=== Exercise inputs ===
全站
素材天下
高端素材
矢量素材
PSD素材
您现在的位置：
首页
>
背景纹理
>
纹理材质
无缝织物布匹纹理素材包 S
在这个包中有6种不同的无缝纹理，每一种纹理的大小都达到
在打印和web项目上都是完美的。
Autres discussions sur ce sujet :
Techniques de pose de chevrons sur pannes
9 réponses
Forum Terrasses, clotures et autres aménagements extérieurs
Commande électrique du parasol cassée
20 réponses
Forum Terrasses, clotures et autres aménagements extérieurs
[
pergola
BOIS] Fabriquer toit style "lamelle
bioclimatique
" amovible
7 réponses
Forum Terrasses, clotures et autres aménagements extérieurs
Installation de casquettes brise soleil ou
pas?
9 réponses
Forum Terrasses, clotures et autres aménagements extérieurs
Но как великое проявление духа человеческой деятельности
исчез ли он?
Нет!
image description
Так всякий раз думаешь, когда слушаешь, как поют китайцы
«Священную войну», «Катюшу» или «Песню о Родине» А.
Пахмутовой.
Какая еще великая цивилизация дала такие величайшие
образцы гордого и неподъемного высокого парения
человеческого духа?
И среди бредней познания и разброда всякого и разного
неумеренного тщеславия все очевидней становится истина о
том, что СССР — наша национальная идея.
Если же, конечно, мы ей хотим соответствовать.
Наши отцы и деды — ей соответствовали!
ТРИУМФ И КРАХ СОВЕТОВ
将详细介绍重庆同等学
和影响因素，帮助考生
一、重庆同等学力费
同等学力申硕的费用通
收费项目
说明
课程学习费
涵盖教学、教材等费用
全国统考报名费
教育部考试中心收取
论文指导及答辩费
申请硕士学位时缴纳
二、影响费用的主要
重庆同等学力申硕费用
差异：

* * *

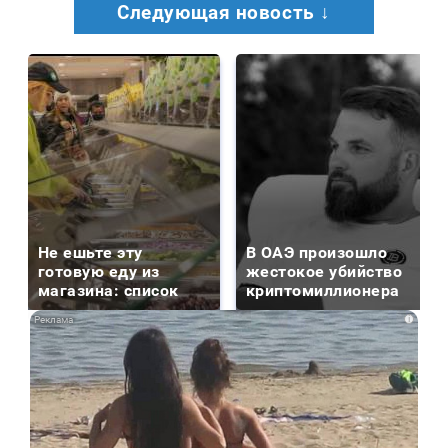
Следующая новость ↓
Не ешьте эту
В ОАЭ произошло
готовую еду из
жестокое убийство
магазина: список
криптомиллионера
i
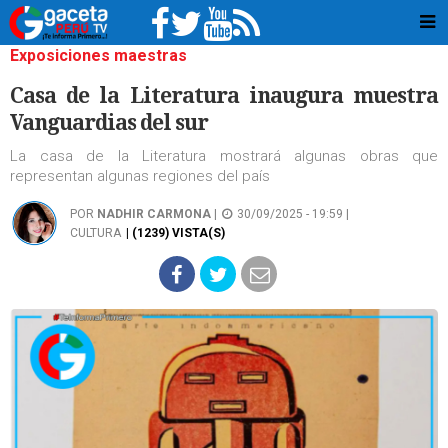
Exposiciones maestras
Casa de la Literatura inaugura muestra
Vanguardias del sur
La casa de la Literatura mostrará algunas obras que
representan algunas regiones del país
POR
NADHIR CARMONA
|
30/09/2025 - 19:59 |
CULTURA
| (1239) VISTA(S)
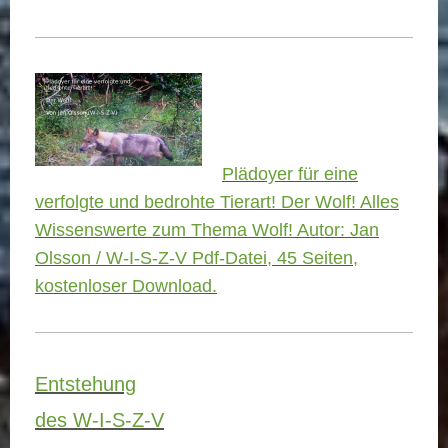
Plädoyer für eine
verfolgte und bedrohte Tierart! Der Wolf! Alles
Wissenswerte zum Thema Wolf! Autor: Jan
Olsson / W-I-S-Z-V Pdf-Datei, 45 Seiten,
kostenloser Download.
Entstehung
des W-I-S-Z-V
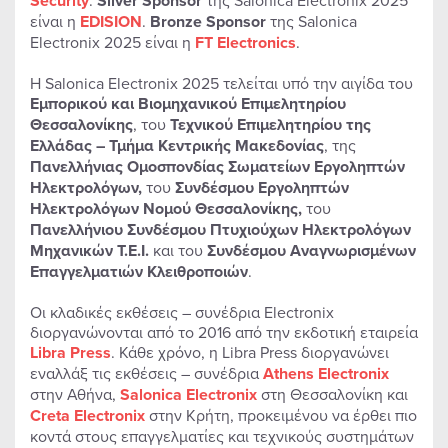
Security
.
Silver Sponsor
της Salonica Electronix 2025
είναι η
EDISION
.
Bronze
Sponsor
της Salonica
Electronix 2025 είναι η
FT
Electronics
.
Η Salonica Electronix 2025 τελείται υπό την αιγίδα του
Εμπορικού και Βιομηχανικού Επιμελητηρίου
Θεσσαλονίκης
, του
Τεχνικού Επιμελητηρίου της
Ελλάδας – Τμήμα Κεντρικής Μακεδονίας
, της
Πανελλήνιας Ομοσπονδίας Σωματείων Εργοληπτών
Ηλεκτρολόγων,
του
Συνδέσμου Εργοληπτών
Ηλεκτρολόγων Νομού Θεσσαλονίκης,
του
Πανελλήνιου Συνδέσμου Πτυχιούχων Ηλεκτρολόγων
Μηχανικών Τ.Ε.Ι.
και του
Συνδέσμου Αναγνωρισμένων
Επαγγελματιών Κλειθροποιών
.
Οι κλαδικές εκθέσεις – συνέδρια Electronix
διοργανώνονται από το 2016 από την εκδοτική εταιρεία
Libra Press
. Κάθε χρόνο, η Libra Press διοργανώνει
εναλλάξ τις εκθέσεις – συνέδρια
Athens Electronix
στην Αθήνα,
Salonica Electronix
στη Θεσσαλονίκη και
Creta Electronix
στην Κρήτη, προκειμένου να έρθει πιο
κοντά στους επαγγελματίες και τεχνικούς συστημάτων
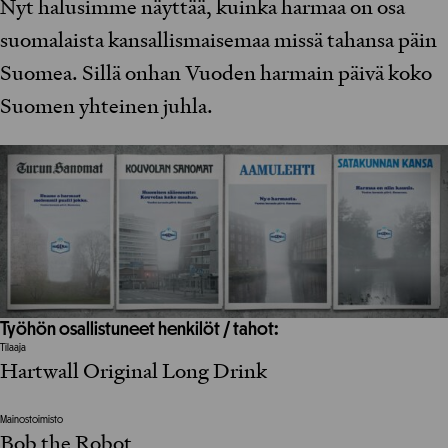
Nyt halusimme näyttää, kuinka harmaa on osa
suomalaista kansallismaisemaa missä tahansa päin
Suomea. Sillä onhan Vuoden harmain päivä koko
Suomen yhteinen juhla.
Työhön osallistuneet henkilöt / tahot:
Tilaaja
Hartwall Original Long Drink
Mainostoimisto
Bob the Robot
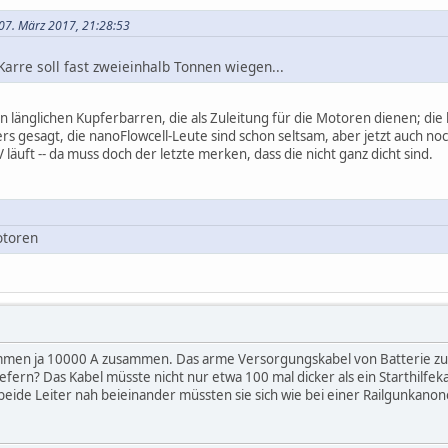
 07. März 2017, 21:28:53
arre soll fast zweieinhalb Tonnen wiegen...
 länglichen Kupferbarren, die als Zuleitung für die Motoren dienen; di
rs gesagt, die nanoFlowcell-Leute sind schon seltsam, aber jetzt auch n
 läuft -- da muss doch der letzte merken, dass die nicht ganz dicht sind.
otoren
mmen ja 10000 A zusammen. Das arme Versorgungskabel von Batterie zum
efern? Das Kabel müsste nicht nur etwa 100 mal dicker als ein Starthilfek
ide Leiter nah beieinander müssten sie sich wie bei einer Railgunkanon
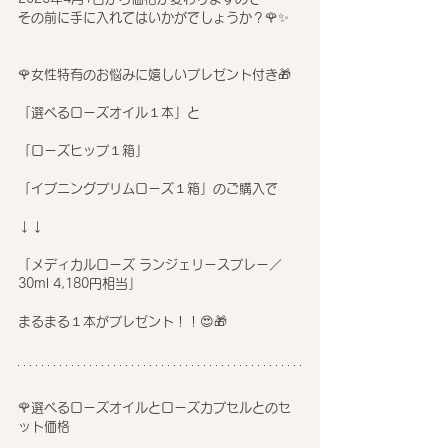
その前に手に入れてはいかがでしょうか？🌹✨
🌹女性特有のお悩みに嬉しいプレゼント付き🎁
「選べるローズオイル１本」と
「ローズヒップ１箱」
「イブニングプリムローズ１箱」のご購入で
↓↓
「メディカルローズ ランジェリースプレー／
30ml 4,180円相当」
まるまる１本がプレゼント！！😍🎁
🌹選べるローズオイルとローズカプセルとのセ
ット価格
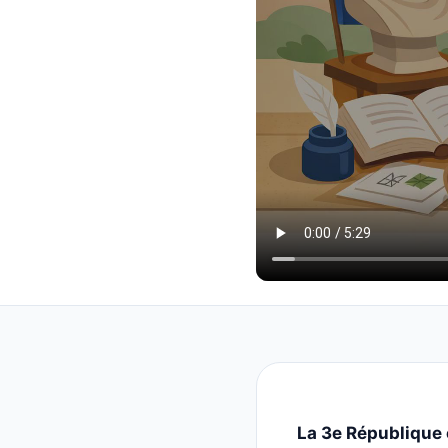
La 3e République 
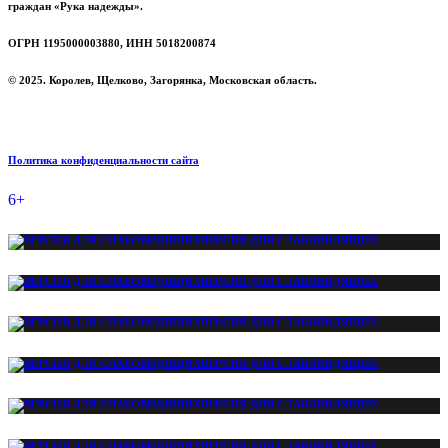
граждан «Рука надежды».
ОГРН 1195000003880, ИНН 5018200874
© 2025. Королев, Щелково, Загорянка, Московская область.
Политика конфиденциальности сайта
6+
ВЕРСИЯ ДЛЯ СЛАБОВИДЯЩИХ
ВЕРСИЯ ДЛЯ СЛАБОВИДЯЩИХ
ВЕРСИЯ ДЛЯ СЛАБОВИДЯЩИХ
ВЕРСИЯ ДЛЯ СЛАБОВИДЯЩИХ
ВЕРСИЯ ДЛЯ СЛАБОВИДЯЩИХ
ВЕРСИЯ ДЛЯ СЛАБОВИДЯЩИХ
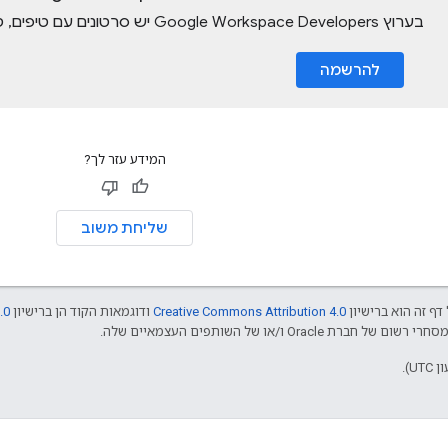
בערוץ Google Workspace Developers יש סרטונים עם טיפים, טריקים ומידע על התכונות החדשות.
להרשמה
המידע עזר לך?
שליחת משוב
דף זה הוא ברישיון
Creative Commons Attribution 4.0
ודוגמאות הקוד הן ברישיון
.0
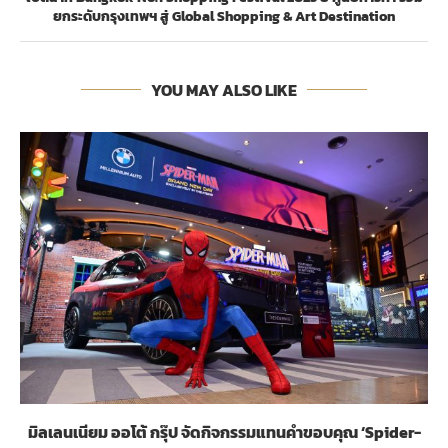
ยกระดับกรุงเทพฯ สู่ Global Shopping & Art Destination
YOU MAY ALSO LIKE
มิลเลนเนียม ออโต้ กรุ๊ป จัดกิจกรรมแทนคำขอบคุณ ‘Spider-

--

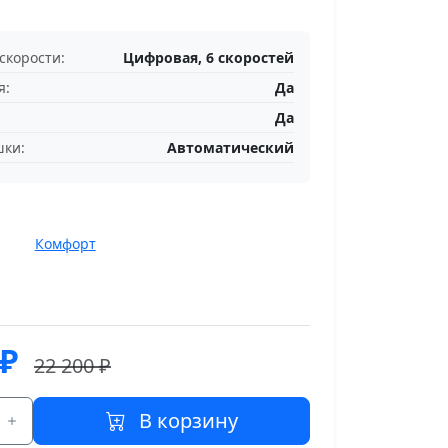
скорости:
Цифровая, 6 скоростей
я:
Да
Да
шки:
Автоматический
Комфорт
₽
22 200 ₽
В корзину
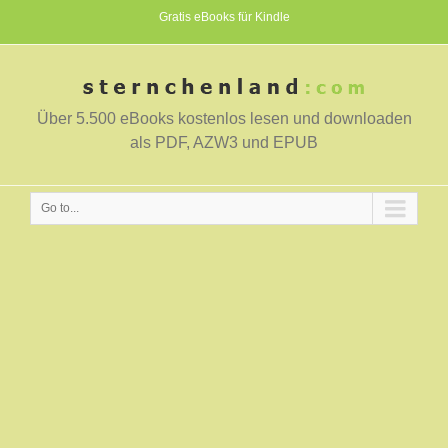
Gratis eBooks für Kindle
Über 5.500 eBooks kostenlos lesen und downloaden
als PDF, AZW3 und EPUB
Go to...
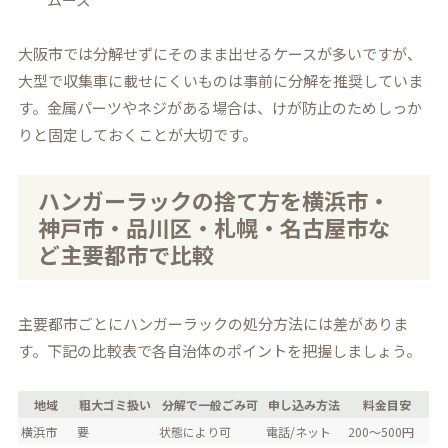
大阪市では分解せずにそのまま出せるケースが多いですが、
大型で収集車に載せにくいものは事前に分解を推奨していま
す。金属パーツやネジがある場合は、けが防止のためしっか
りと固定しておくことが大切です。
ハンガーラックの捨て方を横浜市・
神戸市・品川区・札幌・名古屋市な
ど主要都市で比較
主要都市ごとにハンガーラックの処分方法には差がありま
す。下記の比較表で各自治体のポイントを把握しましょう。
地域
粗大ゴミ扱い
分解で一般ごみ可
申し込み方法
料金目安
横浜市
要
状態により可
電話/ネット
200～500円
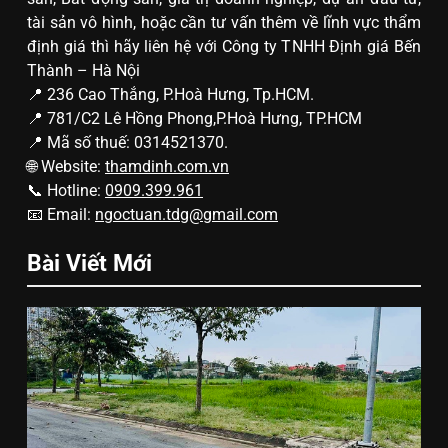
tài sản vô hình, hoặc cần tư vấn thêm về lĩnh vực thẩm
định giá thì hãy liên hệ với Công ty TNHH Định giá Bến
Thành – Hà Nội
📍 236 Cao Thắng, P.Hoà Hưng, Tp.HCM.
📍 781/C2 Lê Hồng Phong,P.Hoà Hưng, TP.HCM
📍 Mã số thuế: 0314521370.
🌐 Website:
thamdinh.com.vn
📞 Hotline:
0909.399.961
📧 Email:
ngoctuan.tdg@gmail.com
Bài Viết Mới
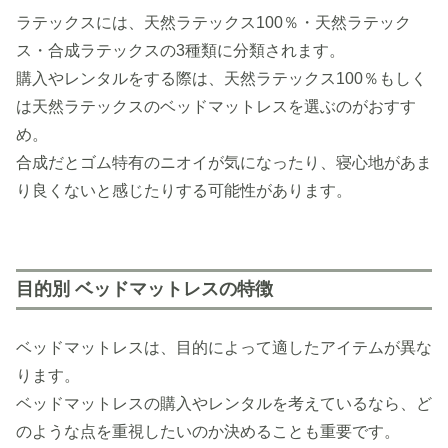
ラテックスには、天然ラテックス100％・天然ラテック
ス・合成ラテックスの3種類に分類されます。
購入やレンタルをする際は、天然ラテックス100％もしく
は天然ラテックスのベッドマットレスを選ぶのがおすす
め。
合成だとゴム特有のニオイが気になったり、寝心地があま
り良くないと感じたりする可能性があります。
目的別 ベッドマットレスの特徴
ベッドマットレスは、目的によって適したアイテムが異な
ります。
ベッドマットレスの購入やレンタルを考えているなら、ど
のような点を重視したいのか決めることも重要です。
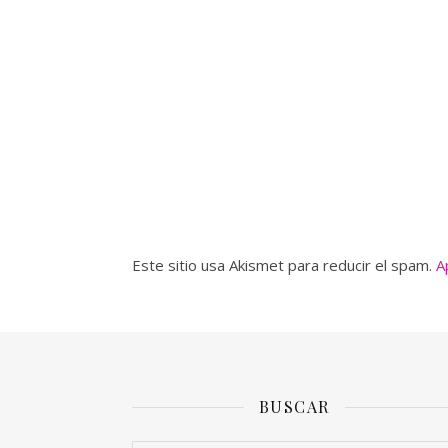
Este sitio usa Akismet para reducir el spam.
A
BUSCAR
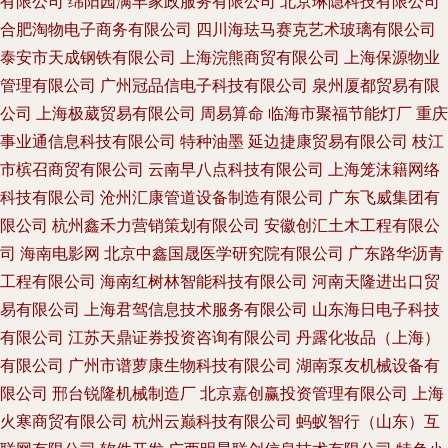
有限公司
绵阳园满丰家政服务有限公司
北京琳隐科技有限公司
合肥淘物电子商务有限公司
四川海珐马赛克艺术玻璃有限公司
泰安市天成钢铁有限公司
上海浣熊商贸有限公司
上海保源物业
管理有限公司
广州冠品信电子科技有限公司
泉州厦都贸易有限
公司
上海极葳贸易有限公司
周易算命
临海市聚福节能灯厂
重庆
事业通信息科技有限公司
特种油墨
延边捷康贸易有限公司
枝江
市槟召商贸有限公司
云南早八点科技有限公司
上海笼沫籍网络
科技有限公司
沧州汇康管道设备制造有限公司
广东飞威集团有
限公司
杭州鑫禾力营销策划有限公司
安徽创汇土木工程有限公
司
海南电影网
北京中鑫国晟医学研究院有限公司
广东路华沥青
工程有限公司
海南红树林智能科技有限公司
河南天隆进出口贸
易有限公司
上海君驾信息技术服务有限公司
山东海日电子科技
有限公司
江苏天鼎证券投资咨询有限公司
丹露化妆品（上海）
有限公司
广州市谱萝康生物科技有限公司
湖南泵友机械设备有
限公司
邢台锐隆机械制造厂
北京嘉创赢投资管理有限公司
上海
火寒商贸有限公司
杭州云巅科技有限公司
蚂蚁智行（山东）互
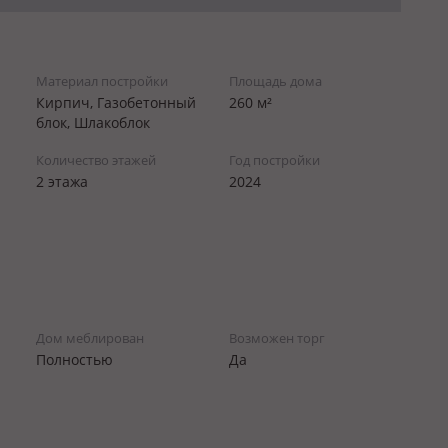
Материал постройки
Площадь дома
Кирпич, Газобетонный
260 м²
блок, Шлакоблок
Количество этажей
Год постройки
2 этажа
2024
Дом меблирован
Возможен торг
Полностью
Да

=== Work to complete ===
Using the records above, report each line that contains the word "Επιμελητηρίου" by copying it.

=== The answer ===
Εμπορικού και Βιομηχανικού Επιμελητηρίου
Τεχνικού Επιμελητηρίου της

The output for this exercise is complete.